§ **Listed records**:
·····

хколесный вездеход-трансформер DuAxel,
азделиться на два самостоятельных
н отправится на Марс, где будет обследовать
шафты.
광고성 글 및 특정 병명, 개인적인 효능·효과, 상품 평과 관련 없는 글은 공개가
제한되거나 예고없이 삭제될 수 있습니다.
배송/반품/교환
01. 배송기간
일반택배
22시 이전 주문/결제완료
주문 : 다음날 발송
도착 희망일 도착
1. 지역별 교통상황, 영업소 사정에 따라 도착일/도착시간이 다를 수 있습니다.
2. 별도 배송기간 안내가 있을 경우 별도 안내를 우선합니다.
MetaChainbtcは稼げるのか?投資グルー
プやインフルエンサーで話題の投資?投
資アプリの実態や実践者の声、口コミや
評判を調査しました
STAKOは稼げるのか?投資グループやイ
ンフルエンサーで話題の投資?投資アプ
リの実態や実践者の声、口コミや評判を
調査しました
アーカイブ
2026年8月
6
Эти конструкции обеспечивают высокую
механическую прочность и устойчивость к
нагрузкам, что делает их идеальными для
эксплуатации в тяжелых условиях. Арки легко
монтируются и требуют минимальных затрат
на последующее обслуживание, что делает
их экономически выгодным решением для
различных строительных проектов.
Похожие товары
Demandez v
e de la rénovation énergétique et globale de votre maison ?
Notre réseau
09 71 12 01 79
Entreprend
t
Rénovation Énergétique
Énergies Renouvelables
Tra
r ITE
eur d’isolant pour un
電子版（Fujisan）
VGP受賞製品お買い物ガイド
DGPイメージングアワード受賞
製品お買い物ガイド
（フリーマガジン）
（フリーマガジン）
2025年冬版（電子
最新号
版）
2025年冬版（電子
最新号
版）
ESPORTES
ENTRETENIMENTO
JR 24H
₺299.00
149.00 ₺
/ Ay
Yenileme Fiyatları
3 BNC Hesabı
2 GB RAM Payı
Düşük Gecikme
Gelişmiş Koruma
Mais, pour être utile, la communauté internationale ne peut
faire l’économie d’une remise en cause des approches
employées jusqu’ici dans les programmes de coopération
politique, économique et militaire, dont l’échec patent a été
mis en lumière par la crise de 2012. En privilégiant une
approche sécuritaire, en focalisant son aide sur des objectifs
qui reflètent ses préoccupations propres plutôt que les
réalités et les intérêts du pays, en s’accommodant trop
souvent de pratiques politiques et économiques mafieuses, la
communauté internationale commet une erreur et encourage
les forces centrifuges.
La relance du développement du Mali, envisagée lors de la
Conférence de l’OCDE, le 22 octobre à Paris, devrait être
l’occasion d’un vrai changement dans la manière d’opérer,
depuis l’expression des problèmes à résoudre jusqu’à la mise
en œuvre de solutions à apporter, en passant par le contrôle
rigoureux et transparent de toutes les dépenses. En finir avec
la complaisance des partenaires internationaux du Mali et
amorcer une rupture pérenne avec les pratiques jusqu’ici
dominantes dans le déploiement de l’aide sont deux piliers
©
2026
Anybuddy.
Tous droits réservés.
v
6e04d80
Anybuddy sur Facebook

·····

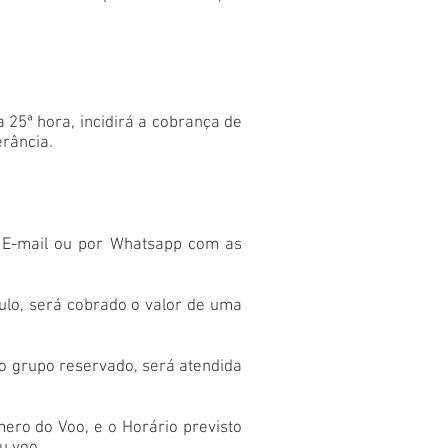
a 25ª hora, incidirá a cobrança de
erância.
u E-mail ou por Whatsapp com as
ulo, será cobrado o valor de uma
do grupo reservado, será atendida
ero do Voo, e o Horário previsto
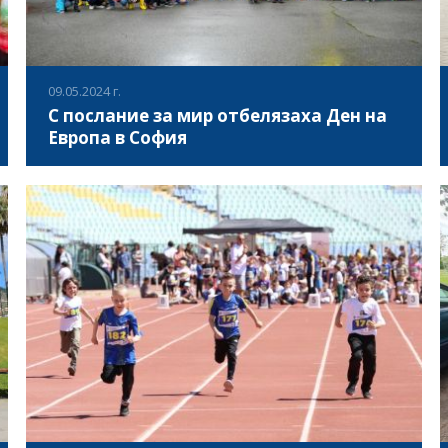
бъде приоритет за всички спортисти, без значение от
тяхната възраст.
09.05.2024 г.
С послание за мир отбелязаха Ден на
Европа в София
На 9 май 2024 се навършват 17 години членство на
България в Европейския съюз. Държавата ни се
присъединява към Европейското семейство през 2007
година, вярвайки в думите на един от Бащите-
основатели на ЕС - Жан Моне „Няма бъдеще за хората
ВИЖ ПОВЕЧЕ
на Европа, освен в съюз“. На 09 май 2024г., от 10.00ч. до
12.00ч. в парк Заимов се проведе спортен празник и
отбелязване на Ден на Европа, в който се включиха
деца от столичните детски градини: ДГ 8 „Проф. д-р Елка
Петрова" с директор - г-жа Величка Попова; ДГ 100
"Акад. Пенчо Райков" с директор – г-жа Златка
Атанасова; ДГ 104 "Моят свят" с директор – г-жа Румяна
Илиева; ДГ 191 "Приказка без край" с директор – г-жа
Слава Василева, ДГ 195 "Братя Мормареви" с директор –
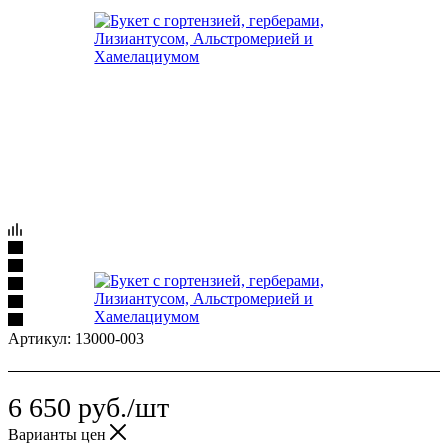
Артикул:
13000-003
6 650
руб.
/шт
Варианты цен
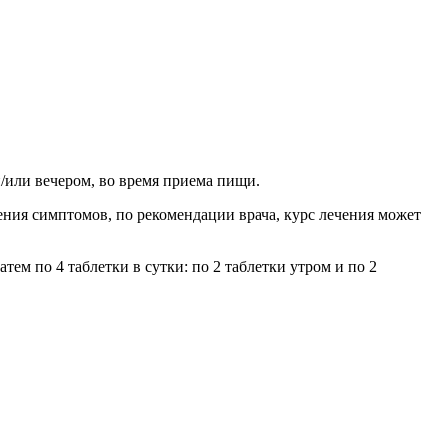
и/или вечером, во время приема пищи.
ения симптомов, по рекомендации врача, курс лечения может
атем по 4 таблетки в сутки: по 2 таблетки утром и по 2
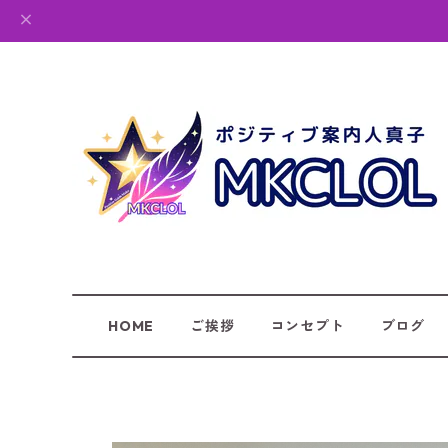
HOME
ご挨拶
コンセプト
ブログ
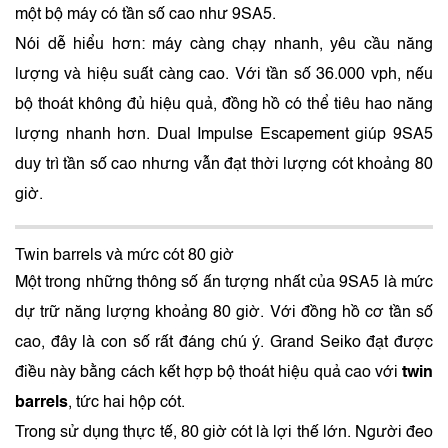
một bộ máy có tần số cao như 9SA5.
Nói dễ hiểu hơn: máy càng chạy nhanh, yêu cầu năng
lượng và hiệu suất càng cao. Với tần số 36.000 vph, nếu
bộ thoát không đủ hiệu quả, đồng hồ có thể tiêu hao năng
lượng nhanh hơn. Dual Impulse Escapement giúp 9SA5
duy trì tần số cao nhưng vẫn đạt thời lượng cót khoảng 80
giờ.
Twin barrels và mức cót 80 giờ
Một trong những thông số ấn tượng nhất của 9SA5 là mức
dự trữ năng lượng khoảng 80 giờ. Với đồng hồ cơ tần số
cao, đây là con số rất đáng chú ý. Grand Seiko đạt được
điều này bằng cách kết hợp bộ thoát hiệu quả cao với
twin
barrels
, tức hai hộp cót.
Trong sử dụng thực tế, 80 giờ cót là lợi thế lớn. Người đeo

·····

§ **Description of the task**: Retype word for word everything in the listing above from the line that holds "Nói dễ hiểu" down to the line that holds "Trong sử dụng". Keep both end lines and leave out the rest.

§ **Answer to this task**:
Nói dễ hiểu hơn: máy càng chạy nhanh, yêu cầu năng
lượng và hiệu suất càng cao. Với tần số 36.000 vph, nếu
bộ thoát không đủ hiệu quả, đồng hồ có thể tiêu hao năng
lượng nhanh hơn. Dual Impulse Escapement giúp 9SA5
duy trì tần số cao nhưng vẫn đạt thời lượng cót khoảng 80
giờ.
Twin barrels và mức cót 80 giờ
Một trong những thông số ấn tượng nhất của 9SA5 là mức
dự trữ năng lượng khoảng 80 giờ. Với đồng hồ cơ tần số
cao, đây là con số rất đáng chú ý. Grand Seiko đạt được
điều này bằng cách kết hợp bộ thoát hiệu quả cao với
twin
barrels
, tức hai hộp cót.
Trong sử dụng thực tế, 80 giờ cót là lợi thế lớn. Người đeo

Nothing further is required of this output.